It is very easy to hate Negan. He came in swinging his bat in The Walking Dead Season 6 finale and did something no one ever thought they’d see happen: take down Rick. However, considering the circumstances in which Negan was introduced to Rick’s crew, the residents of Alexandria are coming out of this pretty easily.
Think about it. Rick’s group planned a stealth mission to infiltrate what they believed to be Negan’s home base. They murdered people in their sleep. The Saviors that Rick’s group killed never attacked them. Yes, Daryl, Abe and Sasha had a pretty bad encounter with them, but Daryl fired a missile launcher at them and took them out. Rick’s group felt threatened, so their automatic response was to take drastic measures before they were killed.
Fast forward to The Walking Dead Season 6 finale. Rick and his group are on their knees, waiting for Negan to kill one of them. Negan makes his decision. Whether he kills one, two or three people to make his point, Negan will come at the group with a generous counter offer to make up for the blood they’ve spilled: give me half your stuff and you live.
Ross Marquand, who plays Aaron on The Walking Dead, recently spoke about Negan’s deal to ComicBook.com.

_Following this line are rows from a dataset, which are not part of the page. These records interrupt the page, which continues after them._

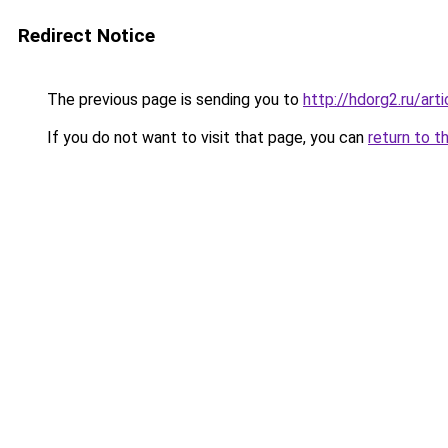
Redirect Notice
The previous page is sending you to
http://hdorg2.ru/ar
If you do not want to visit that page, you can
return to t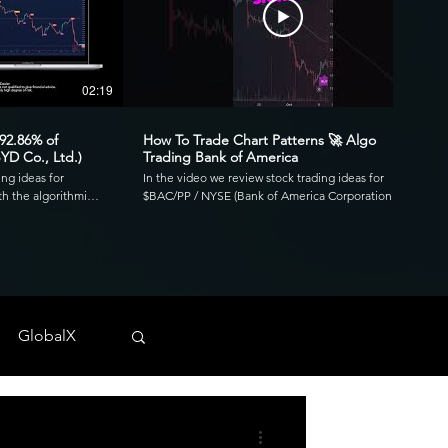
02:19
00:41
 92.86% of
How To Trade Chart Patterns 🚀 Algo
YD Co., Ltd.)
Trading Bank of America
ing ideas for
In the video we review stock trading ideas for
h the algorithmic
$BAC/PP / NYSE (Bank of America Corporation
go. Reviewing the
Depositary Shares, each representing a 1/1,000th
3.39 profit factor
interest in a share of 4.125% Non-Cumulative
is was executed over
Preferred Stock, Series PP) with the algorithmic
820 and drawdown of
trading application from UltraAlgo. Reviewing the
30-min chart, the script delivered 1.97 profit factor
ls across any
with a profitability of 80%. This was executed over 15
 NYSE, and CBOE.
trades with a net profit of $820 and drawdown of
GlobalX
$680. UltraAlgo, a leading algorithmic trading tool,
. 💰
delivers clear buy and short signals across any
tock-trading-ideas-
security listed on the NASDAQ, NYSE, and CBOE.
DDF #OTC #TRADING
Start Free Trial at UltraAlgo.com. Get a free trial of
our algorithm for real-time signals. #algotrading
#NYSE #MONEY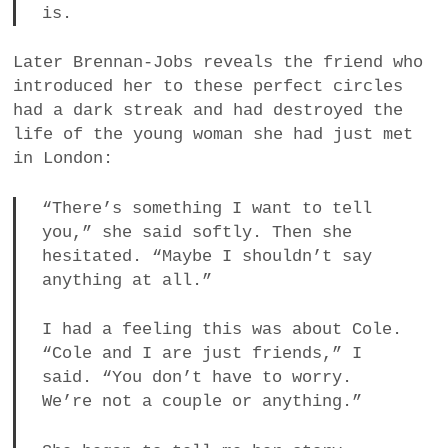
is.
Later Brennan-Jobs reveals the friend who
introduced her to these perfect circles
had a dark streak and had destroyed the
life of the young woman she had just met
in London:
“There’s something I want to tell
you,” she said softly. Then she
hesitated. “Maybe I shouldn’t say
anything at all.”
I had a feeling this was about Cole.
“Cole and I are just friends,” I
said. “You don’t have to worry.
We’re not a couple or anything.”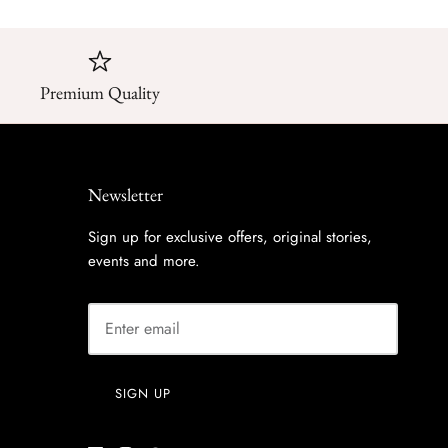
Premium Quality
Newsletter
Sign up for exclusive offers, original stories,
events and more.
SIGN UP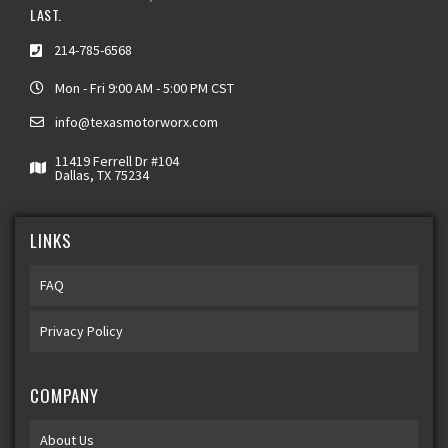
LAST.
214-785-6568
Mon - Fri 9:00 AM - 5:00 PM CST
info@texasmotorworx.com
11419 Ferrell Dr #104
Dallas, TX 75234
LINKS
FAQ
Privacy Policy
COMPANY
About Us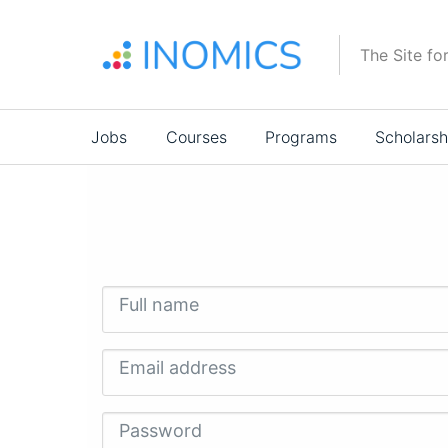
Skip
to
The Site fo
main
content
Main
Jobs
Courses
Programs
Scholarsh
navigation
Full name
Email address
Password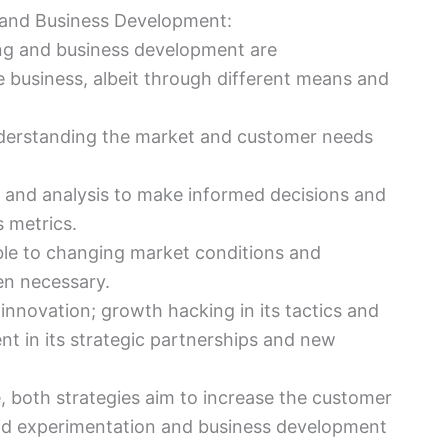
 and Business Development:
ng and business development are
 business, albeit through different means and
understanding the market and customer needs
a and analysis to make informed decisions and
 metrics.
ble to changing market conditions and
en necessary.
innovation; growth hacking in its tactics and
t in its strategic partnerships and new
re, both strategies aim to increase the customer
id experimentation and business development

It’s easy to see Negan as the big bad wolf, but at this point Rick is just the lesser of the two evils. Rick doesn’t care who he kills. The only people that matter to Rick are the people in Alexandria.
“I think it's the complete emasculation of Rick and you get to see a huge power shift in the group,” Marquand told ComicBook.com. “What you'll see is that the entire way their society has been structured, the power and the leadership roles, will now be completely thrown on their head. I think people are going to have to adapt to that. People are going to have to look at that world and say, "Is this something that I can truly assimilate into or am I going to have massive issues with this new world that Negan has laid out before us?"
Marquand added, “Truthfully, Negan has a very simple premise that he's put in front of these people. He says, ‘Give me half of your things or I'll kill you.’ For some people in the apocalypse or otherwise, namely Rick's group and Rick specifically, that's a hard pill to swallow. The idea of giving half of your things to someone who has not earned it and has earned it only through intimidation and fear and other violence and brutality, that's going to be something that some people have a difficult time grasping and they're going to have to decide how they're going to work in this new society.”
No one blames Rick for wanting to protect his own. His group has dealt with The Governor, cannibals, “Wolves” and just straight up batsh** crazy people. Rick is right to distrust people, but he should’ve listened to what Morgan was trying to tell him when we built the cage in Alexandria: you need people to survive. Let’s face it, the dead still outnumber the living.